## Assignment
Find all lines with the word "Third" in the material, then copy them.

## Available data
* * *

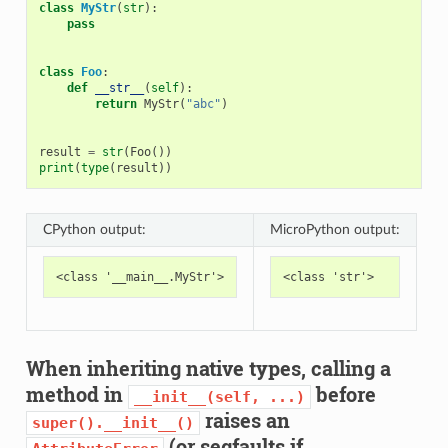
class
MyStr
(
str
):
pass
class
Foo
:
def
__str__
(
self
):
return
MyStr
(
"abc"
)
result
=
str
(
Foo
())
print
(
type
(
result
))
CPython output:
MicroPython output:
When inheriting native types, calling a
method in
before
__init__(self,
...)
raises an
super().__init__()
(or segfaults if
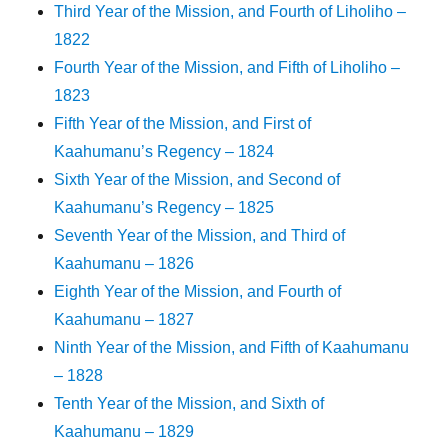
Third Year of the Mission, and Fourth of Liholiho –
1822
Fourth Year of the Mission, and Fifth of Liholiho –
1823
Fifth Year of the Mission, and First of
Kaahumanu’s Regency – 1824
Sixth Year of the Mission, and Second of
Kaahumanu’s Regency – 1825
Seventh Year of the Mission, and Third of
Kaahumanu – 1826
Eighth Year of the Mission, and Fourth of
Kaahumanu – 1827
Ninth Year of the Mission, and Fifth of Kaahumanu
– 1828
Tenth Year of the Mission, and Sixth of
Kaahumanu – 1829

* * *

## Response to this task
Third Year of the Mission, and Fourth of Liholiho –
Seventh Year of the Mission, and Third of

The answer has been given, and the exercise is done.